Ogori Café
En el ‘Ogori café’ de Kashiwa, en Japón, ordenas tu pedido pero nunca te sirven lo que quieres, sino lo que quería el de delante. Lo tuyo va para el cliente siguiente. He llegado hasta él por Germán Sierra y la revista ‘Quimera’. Su descripción del procedimiento y la imposibilidad de organizar algo así en Europa, así como su utilización como metáfora de la narrativa me han parecido interesantes, pero erróneas. Y cito:
El motivo de traer a colación el café Ogori es que su propuesta, precisamente por tratarse de un negocio y no de una instalación artística, me parece inteligentemente subversiva.

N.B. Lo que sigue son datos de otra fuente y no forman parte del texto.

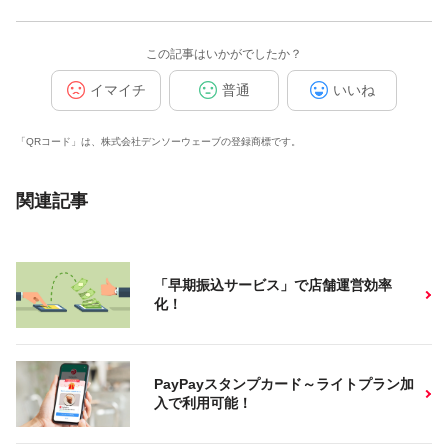
この記事はいかがでしたか？
イマイチ
普通
いいね
「QRコード」は、株式会社デンソーウェーブの登録商標です。
関連記事
「早期振込サービス」で店舗運営効率
化！
PayPayスタンプカード～ライトプラン加
入で利用可能！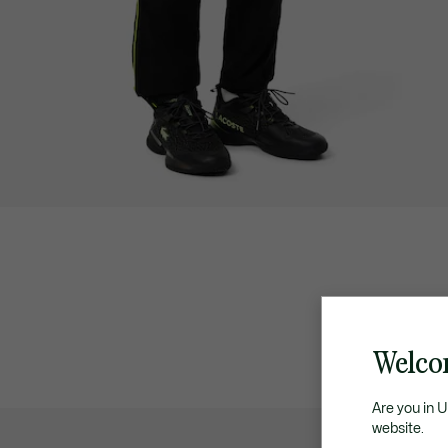
Welco
Are you in 
website.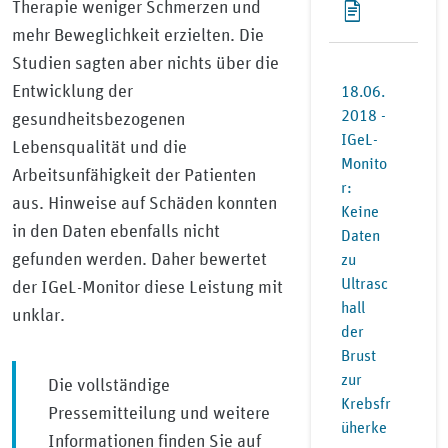
Therapie weniger Schmerzen und
mehr Beweglichkeit erzielten. Die
Studien sagten aber nichts über die
Entwicklung der
18.06.
2018 -
gesundheitsbezogenen
IGeL-
Lebensqualität und die
Monito
Arbeitsunfähigkeit der Patienten
r:
aus. Hinweise auf Schäden konnten
Keine
in den Daten ebenfalls nicht
Daten
gefunden werden. Daher bewertet
zu
Ultrasc
der IGeL-Monitor diese Leistung mit
hall
unklar.
der
Brust
zur
Die vollständige
Krebsfr
Pressemitteilung und weitere
üherke
Informationen finden Sie auf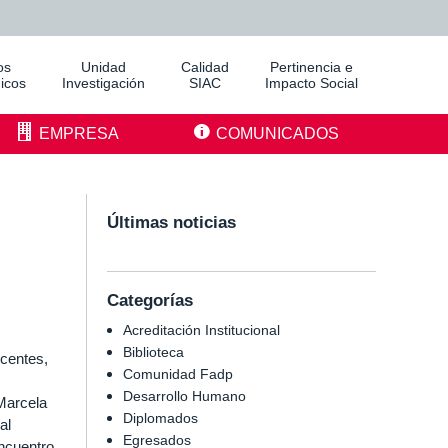
os
Unidad
Calidad
Pertinencia e
icos
Investigación
SIAC
Impacto Social
EMPRESA
COMUNICADOS
Últimas noticias
Categorías
Acreditación Institucional
Biblioteca
ocentes,
Comunidad Fadp
Desarrollo Humano
Marcela
Diplomados
al
Egresados
ncuentro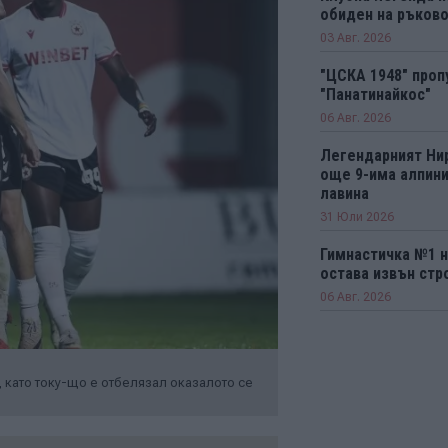
обиден на ръков
03 Авг. 2026
"ЦСКА 1948" проп
"Панатинайкос"
06 Авг. 2026
Легендарният Ни
още 9-има алпини
лавина
31 Юли 2026
Гимнастичка №1 н
остава извън стро
06 Авг. 2026
 като току-що е отбелязал оказалото се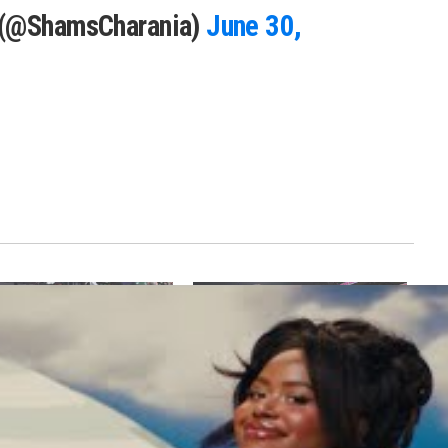
 (@ShamsCharania)
June 30,
-t-il encore un scénario où
James Harden donne son avis sur
Irving et Kevin Durant reste
les transferts de Kyrie Irving et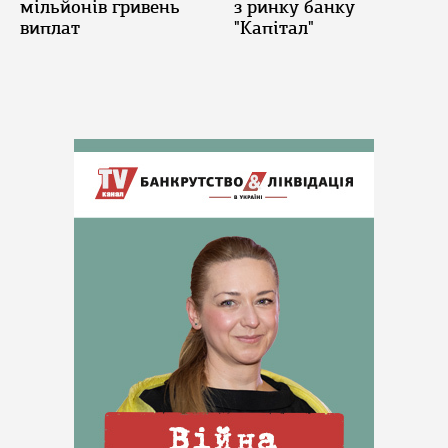
мільйонів гривень
з ринку банку
виплат
"Капітал"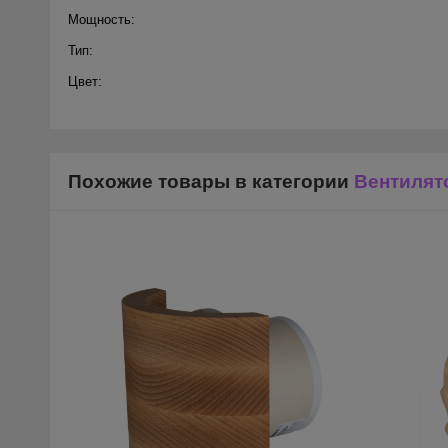
Мощность:
Тип:
Цвет:
Похожие товары в категории
Вентилят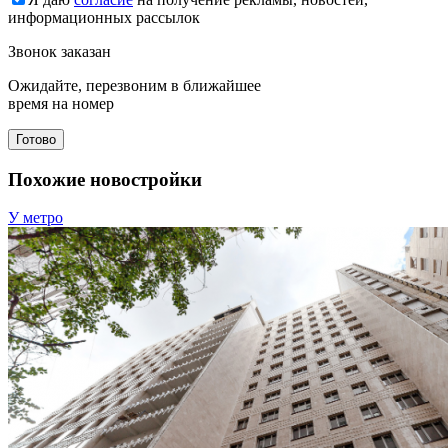
информационных рассылок
Звонок заказан
Ожидайте, перезвоним в ближайшее
время на номер
Готово
Похожие новостройки
У метро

Basta con googlear el nombre del café para llegar en dos clics a la web del creador. Como todos los textos están en japonés, mi descubrimiento ha sido puramente deductivo. Pero puedo decir casi sin miedo a equivocarme que se trata de una instalación artística.
Dicho lo cual, animo a quien tenga presupuesto a hacerlo. Comprobaríamos que todos gastaríamos lo mínimo posible esperando recibir un aperitivo mucho más valioso a lo invertido. Conseguido esto, volveríamos orgullosos a casa por haber engañado al propio engranaje del sistema de funcionamiento del invento.
(Nota: en mis minitextos siempre hay enlaces, pero hay que descubrirlos)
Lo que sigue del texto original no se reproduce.